Author: John David Gordon MD
Last week Laurie Wood joined me on Talk Fertility, our Facebook Friday feature here at Southeastern Fertility. Laurie provided me some very helpful insight into the use of the idiom “Bless your little heart…” Now I am going to constantly wonder if I am being dissed by my staff when they utter these words…But I guess that is really up to me to figure out.

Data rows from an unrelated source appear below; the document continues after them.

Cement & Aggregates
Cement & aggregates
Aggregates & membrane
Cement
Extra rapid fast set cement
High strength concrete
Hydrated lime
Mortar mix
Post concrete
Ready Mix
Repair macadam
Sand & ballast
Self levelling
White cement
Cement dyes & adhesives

So after Laurie schooled me in various terms including “f-u-r” as in “my home is fur away from here,” I shared with her the correct Boston-based pronunciation of pharmacy (fahm-missy) and sent her on her way. This served as my transition into a discussion about Polycystic Ovarian Syndrome (PCOS). During my exposition I touched on the use of metformin or Glucophage and some patients were left wondering why they should take a medication for diabetes when they have a fertility issue. The answer lies in the data which suggests that PCOS is actually intimately related to insulin resistance.

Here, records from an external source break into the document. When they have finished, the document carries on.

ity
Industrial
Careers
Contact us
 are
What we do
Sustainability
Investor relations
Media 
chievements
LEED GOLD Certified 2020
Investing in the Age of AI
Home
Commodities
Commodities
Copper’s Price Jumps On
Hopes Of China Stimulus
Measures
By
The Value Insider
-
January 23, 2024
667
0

The role of insulin resistance as the probable initiating factor in PCOS has important clinical implications. Because of the pioneering work done by Drs. John Nestler and Andrea Dunaif, the treatment of patients with PCOS has now shifted toward addressing the underlying issue of insulin resistance. Patients with PCOS are often treated with an insulin-sensitizing medication such as metformin (Glucophage). More than 20% of patients with PCOS and irregular cycles will experience a restoration of their normal cycles with metformin treatment. Because most patients who take metformin experience a diminished appetite, they may also benefit from weight loss with this therapy. Patients with PCOS also have increased rates of first-trimester miscarriage, and preliminary data suggest that there is a reduced rate of miscarriage in patients with PCOS who are treated with metformin.
In order to minimize the gastrointestinal side effects, the dose of metformin is increased gradually. Many physicians initially prescribe 500 mg a day of the extended-release preparation of metformin, to be taken at dinner. After 1 week, the dose is increased to 1000 mg; after another week, the dose is increased to the maximum of 1500 mg. Most patients can tolerate the medication, although severe gastrointestinal side effects (mainly diarrhea) arise in 10% to 15% of patients. Patients who fail to resume predictable cycles with metformin therapy alone will need to consider ovulation induction with fertility medications.

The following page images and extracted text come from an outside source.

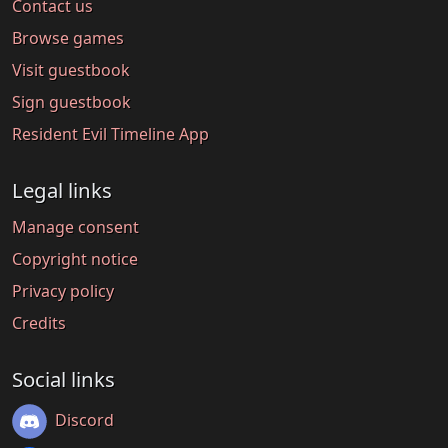
Contact us
Browse games
Visit guestbook
Sign guestbook
Resident Evil Timeline App
Legal links
Manage consent
Copyright notice
Privacy policy
Credits
Social links
Discord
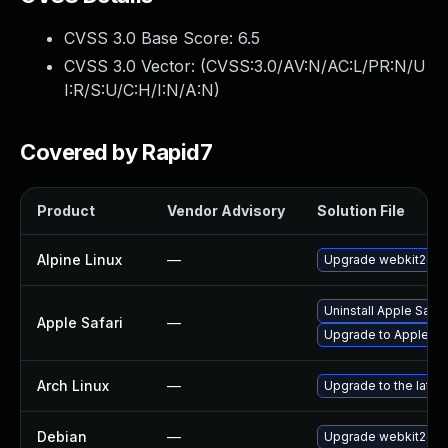
CVSS 3.0 Base Score:
6.5
CVSS 3.0 Vector: (
CVSS:3.0/AV:N/AC:L/PR:N/U
I:R/S:U/C:H/I:N/A:N
)
Covered by Rapid7
Product
Vendor Advisory
Solution File
Alpine Linux
—
Upgrade webkit2gtk
Uninstall Apple Safa
Apple Safari
—
Upgrade to Apple Safa
Arch Linux
—
Upgrade to the latest
Debian
—
Upgrade webkit2gtk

The use of metformin as a first-line medication in the treatment of ovulation problems in patients with PCOS is controversial. Some physicians believe that clomiphene or letrozole should be the first medication prescribed to women with PCOS who desire pregnancy and have irregular cycles. Our preference has been to start with metformin and then add letrozole or clomiphene if a women fails to resume regular menstrual cycles.